I grow anxious when happiness comes near. I grill myself with the same dreary questions. Who am I? Where am I going? What makes me me? What do I want? What do I really want?
There is a game we used to play. You ask a friend, if they had to stop being human and become an animal, what would they be? Immediately they answer, you say, there are no vacancies for that particular animal. What is your second choice. The first choice (often a lion, a wolf, a leopard) is what we think we are; the second is what we really are (a poodle, a fox, a snake). I can't remember my first choice, but my second was a giraffe – aloof, an observer, partial to the sweetest leaves.
I look into the mirror and it seems sometimes as if the person in the reflection is wearing a mask, that there is someone quite different looking out through my eyes, the hunched, haunted figure I call Black Dwarf, my avatar, the portrait of Dorian Gray that hides in the cupboard. I have always surrendered to Oscar Wilde's counsel: The only way to get rid of temptation is to yield to it.

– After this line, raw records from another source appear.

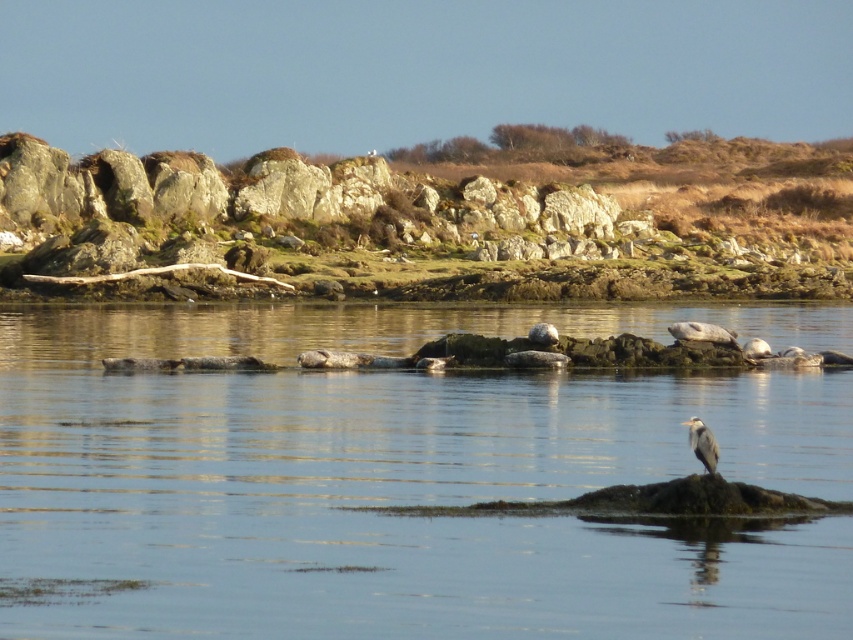 Measure the distance between clear water at center and camera.

clear water at center is 15.60 meters from camera.

Describe the element at coordinates (405, 477) in the screenshot. I see `clear water at center` at that location.

You are a GUI agent. You are given a task and a screenshot of the screen. Output one action in this format:
    pyautogui.click(x=<x>, y=<y>)
    Task: Click on the clear water at center
    The image size is (853, 640).
    Given the screenshot: What is the action you would take?
    pyautogui.click(x=405, y=477) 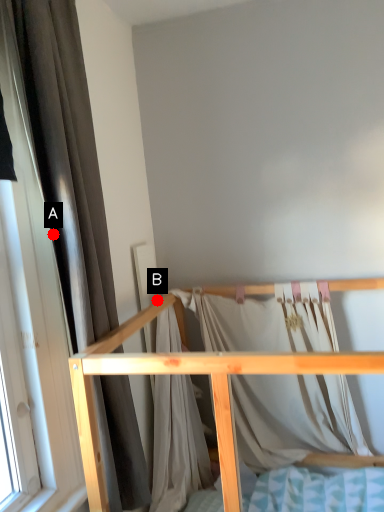 Question: Two points are circled on the image, labeled by A and B beside each circle. Among these points, which one is nearest to the camera?

Choices:
 (A) A is closer
 (B) B is closer

Answer: (A) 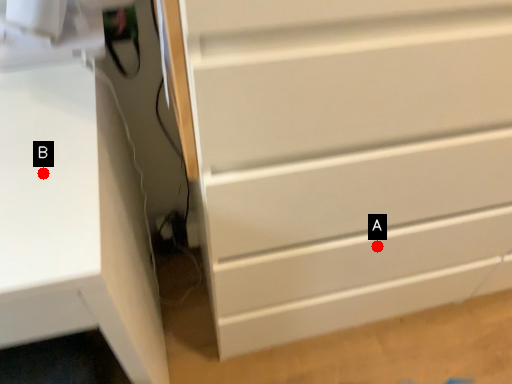 Question: Two points are circled on the image, labeled by A and B beside each circle. Which point is closer to the camera?

Choices:
 (A) A is closer
 (B) B is closer

Answer: (B) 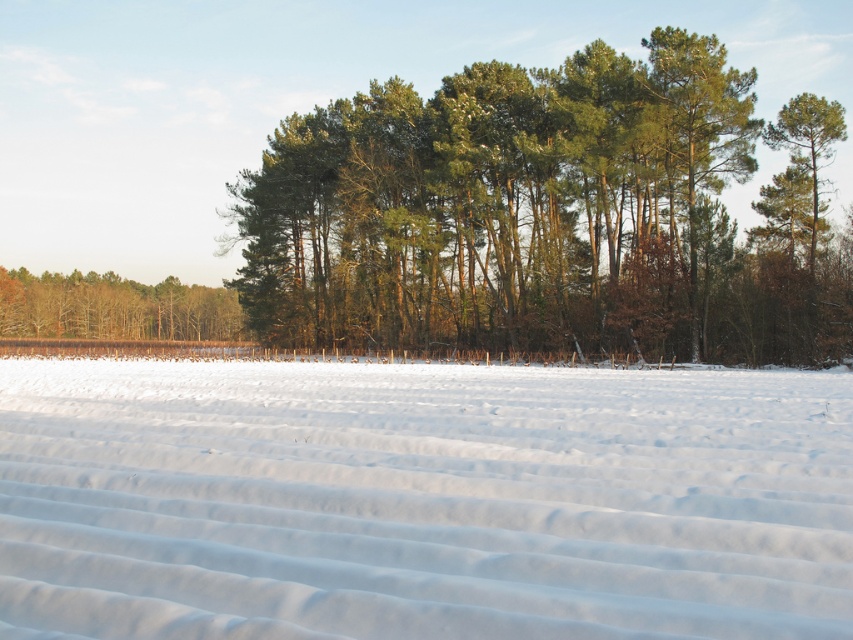 Between green textured trees at center and brown matte trees at left, which one is positioned lower?

Positioned lower is brown matte trees at left.

Measure the distance between point (x=268, y=321) and camera.

The distance of point (x=268, y=321) from camera is 67.51 meters.

Who is more distant from viewer, (509, 323) or (113, 332)?

The point (113, 332) is more distant.

Where is `green textured trees at center`? The height and width of the screenshot is (640, 853). green textured trees at center is located at coordinates (546, 214).

Is white smooth snow at center to the right of green textured trees at center from the viewer's perspective?

Incorrect, white smooth snow at center is not on the right side of green textured trees at center.

Is point (316, 371) positioned in front of point (490, 259)?

Yes, it is in front of point (490, 259).

Describe the element at coordinates (421, 500) in the screenshot. I see `white smooth snow at center` at that location.

Find the location of `white smooth snow at center`. white smooth snow at center is located at coordinates (421, 500).

Consider the image. Is white smooth snow at center smaller than brown matte trees at left?

Yes, white smooth snow at center is smaller than brown matte trees at left.

Does white smooth snow at center have a lesser width compared to brown matte trees at left?

Yes.

Does point (206, 404) lie behind point (228, 316)?

No, it is not.

The height and width of the screenshot is (640, 853). Find the location of `white smooth snow at center`. white smooth snow at center is located at coordinates (421, 500). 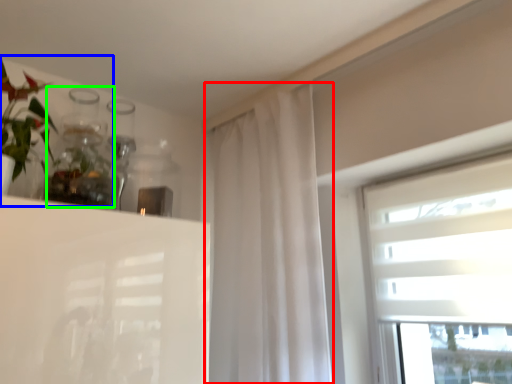 Question: Which object is the closest to the curtain (highlighted by a red box)? Choose among these: floral arrangement (highlighted by a blue box) or glass vase (highlighted by a green box).

Choices:
 (A) floral arrangement
 (B) glass vase

Answer: (B) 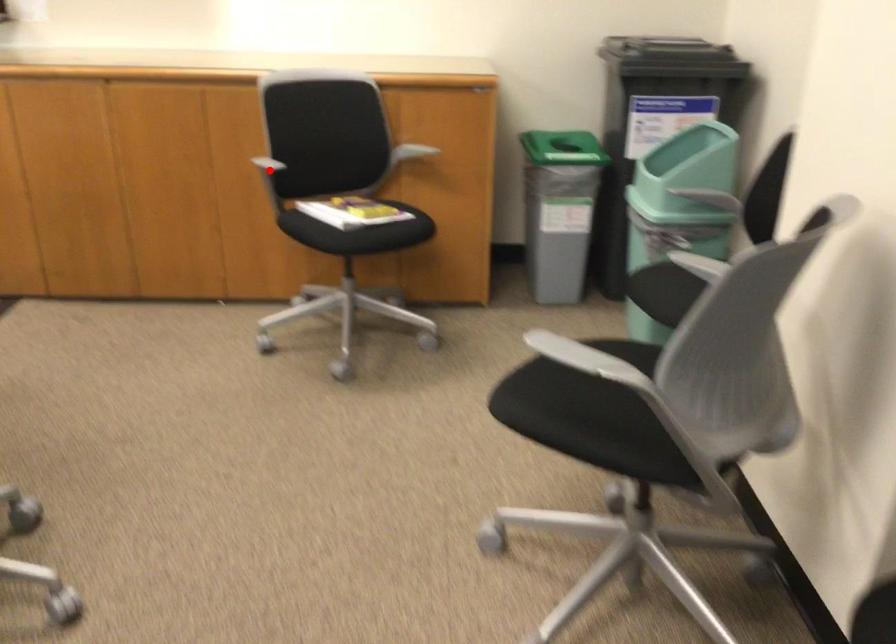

The mirror reveals each day someone different. Time never sleeps. It moves, bends, spirals. Our cells die and new cells come to life. We grow tired repeating ourselves. Something had been shifting inside me, slow and delicate, like a lizard stalking a fly. An ennui had slipped like a sour smell into my daily routines; perhaps that's why I had moved along the river from west to east?
Was Tom another symptom of this feeling, or the catalyst for something new; something definitive? It was as if I had wished him into being and he had appeared in the dying seconds of the old year; the first day of the new.